:: DATA TO USE ::

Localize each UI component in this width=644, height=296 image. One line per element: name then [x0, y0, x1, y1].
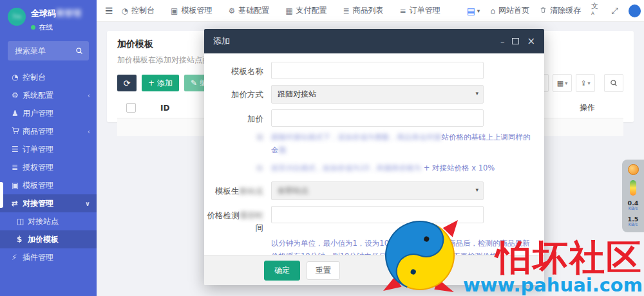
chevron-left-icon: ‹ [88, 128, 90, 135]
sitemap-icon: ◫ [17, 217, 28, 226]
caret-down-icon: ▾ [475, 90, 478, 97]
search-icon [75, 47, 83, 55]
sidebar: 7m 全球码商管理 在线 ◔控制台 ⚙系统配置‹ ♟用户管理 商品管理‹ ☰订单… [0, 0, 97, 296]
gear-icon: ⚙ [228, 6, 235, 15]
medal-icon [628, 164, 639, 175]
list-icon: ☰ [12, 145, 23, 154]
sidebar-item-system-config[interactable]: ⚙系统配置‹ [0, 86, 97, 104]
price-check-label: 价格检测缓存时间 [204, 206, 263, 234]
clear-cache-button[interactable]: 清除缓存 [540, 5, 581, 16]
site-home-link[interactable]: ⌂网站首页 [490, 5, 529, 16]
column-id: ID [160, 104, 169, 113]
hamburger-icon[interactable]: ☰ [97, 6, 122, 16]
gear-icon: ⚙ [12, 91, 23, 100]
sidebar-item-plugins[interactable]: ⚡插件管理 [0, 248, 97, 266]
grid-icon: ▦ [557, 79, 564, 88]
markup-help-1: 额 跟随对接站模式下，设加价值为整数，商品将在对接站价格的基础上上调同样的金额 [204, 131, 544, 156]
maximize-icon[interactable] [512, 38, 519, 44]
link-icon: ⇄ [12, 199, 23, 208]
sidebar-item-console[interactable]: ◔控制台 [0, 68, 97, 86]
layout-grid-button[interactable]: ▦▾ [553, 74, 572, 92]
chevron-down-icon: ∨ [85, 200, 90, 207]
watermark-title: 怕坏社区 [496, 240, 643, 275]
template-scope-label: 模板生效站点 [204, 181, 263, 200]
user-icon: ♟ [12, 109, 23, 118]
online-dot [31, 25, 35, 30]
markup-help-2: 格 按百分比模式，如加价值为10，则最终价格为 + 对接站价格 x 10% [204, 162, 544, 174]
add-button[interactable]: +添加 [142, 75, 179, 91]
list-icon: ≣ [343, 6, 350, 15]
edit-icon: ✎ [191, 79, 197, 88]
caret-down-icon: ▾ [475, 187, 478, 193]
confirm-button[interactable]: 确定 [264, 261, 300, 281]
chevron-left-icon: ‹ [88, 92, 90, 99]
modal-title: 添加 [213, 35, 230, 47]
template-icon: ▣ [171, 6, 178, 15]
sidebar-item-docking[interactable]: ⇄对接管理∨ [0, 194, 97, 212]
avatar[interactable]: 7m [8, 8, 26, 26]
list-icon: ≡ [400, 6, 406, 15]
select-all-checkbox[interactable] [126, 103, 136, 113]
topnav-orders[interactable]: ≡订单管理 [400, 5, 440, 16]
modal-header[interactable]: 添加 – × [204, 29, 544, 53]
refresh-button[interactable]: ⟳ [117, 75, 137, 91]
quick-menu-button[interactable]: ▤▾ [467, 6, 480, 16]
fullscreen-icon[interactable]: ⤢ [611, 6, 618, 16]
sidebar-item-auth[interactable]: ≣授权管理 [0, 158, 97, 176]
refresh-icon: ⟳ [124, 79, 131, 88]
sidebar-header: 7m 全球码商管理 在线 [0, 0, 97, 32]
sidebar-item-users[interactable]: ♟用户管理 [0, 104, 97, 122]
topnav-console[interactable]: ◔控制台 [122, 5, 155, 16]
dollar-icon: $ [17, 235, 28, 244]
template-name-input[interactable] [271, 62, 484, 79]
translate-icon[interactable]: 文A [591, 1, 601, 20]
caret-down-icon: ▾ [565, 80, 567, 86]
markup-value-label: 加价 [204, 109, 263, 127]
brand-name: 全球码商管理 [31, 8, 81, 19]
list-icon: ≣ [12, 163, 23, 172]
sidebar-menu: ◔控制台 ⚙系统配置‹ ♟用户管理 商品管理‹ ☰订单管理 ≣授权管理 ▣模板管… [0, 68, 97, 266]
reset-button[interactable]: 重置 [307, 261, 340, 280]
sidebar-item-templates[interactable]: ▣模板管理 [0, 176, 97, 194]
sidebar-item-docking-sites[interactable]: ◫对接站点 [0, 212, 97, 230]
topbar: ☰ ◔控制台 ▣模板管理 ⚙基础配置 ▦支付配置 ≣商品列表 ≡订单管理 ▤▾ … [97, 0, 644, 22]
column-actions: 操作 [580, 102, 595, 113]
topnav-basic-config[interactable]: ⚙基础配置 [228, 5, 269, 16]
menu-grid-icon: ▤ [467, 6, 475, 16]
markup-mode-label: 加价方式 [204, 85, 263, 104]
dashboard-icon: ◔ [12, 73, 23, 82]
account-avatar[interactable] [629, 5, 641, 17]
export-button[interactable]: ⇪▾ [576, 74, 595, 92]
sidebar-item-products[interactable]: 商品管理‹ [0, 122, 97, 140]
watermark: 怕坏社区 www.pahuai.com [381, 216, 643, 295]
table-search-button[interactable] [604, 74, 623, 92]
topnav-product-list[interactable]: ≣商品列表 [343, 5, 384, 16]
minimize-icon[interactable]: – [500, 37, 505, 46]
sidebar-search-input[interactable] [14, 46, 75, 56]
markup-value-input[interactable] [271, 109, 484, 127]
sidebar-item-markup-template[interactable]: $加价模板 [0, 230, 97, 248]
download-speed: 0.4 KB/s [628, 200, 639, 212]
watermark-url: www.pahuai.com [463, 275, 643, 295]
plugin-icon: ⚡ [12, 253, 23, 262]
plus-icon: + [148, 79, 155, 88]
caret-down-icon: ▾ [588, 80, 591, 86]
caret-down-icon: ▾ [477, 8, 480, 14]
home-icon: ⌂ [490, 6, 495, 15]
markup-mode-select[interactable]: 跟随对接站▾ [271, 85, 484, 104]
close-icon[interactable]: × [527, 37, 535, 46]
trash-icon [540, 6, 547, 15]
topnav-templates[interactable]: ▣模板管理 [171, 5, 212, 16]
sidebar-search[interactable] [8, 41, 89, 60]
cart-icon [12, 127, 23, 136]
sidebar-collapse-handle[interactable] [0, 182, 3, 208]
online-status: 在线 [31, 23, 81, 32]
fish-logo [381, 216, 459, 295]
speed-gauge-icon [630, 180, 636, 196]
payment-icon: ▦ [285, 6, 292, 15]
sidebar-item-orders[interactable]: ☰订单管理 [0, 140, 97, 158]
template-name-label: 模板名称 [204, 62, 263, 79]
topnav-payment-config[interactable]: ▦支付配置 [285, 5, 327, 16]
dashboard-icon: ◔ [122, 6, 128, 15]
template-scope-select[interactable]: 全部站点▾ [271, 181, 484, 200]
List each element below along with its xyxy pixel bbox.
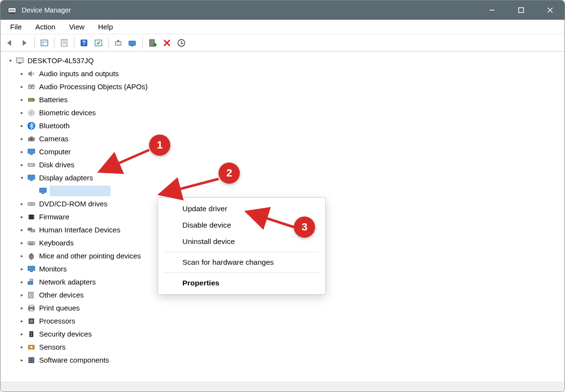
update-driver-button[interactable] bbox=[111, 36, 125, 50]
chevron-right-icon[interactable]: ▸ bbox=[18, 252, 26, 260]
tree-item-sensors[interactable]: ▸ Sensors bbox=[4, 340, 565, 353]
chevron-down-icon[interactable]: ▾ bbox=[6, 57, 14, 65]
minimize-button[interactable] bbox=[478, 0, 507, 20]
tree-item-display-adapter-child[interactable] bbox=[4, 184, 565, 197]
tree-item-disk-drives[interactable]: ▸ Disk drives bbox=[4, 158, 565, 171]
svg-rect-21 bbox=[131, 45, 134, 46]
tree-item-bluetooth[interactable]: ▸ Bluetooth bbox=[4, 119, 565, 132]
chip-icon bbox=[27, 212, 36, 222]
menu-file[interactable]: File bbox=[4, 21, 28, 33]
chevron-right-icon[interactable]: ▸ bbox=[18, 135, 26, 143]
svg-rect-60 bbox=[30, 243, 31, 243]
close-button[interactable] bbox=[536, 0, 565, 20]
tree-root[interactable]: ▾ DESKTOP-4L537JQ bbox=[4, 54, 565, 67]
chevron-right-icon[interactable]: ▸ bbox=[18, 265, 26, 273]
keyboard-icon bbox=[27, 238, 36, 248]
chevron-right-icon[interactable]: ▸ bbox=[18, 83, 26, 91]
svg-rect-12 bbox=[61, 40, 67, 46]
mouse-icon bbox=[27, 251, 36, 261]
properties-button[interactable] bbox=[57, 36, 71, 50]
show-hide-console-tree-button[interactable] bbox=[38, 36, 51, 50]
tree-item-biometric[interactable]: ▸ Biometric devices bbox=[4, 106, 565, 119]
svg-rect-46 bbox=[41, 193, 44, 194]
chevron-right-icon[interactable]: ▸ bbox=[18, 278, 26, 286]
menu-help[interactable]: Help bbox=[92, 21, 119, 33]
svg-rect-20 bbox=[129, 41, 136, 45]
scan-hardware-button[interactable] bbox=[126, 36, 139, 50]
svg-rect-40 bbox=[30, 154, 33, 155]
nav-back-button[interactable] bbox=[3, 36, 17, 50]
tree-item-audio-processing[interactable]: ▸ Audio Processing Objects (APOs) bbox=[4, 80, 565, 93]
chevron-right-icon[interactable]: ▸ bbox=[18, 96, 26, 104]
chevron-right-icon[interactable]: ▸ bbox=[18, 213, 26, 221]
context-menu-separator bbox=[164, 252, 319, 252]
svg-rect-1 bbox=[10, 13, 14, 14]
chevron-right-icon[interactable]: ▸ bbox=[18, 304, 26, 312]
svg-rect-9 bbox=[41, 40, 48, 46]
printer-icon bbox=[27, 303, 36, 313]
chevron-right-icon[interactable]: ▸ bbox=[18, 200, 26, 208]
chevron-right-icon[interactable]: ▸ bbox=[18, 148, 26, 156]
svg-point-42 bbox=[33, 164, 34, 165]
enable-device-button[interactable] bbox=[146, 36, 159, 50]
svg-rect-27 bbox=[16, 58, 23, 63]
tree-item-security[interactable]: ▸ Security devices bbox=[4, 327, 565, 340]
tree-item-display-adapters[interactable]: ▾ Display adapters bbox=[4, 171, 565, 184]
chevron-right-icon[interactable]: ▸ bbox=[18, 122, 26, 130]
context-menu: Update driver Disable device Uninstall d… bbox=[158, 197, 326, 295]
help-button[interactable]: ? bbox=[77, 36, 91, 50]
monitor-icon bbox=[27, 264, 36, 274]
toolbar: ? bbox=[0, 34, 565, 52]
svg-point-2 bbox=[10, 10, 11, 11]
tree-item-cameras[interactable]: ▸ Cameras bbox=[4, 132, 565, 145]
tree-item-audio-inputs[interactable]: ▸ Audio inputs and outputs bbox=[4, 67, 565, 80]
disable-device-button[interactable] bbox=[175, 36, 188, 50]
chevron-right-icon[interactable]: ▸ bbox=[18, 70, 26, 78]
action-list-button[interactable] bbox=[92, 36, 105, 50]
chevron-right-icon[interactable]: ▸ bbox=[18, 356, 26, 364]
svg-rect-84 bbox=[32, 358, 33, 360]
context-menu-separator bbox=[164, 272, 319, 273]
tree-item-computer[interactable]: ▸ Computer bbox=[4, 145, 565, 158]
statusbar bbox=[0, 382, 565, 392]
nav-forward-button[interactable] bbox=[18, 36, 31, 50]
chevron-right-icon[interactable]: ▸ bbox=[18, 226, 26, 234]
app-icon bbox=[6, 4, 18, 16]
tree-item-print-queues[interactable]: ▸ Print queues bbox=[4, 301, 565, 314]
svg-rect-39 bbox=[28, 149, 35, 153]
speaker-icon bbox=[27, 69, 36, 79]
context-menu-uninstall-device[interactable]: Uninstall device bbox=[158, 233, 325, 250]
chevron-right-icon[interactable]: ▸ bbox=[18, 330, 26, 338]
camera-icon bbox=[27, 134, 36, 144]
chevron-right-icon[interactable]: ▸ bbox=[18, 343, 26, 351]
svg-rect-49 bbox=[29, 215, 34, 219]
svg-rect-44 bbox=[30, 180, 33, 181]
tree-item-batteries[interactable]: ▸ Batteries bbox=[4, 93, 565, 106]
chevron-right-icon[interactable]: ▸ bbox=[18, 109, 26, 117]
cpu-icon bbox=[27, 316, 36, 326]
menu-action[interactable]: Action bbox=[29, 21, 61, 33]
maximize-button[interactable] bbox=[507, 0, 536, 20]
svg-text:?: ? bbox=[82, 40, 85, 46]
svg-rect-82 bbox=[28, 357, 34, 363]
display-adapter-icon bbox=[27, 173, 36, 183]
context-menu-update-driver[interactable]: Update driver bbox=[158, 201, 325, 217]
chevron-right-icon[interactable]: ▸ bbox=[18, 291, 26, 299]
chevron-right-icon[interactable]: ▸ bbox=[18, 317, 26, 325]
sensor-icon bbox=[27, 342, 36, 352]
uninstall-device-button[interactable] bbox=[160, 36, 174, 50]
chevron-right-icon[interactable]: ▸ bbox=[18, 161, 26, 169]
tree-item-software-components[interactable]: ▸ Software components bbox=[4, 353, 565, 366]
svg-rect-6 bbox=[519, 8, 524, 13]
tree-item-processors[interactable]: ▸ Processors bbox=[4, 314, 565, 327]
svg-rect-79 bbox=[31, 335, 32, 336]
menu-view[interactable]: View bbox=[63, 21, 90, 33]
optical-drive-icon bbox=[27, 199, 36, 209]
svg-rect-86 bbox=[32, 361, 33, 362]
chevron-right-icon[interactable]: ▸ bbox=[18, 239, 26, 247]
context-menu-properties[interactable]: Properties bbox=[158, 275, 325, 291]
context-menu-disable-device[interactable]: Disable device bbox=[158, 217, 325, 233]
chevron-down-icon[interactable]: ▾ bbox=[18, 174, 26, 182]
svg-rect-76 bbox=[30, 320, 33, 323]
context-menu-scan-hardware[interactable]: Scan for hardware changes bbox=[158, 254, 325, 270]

:::

• _EXERCISE PROMPT_
Tell how many lines of the data include the word "link", and nothing else.

• _SOLUTION TO THIS EXERCISE_
2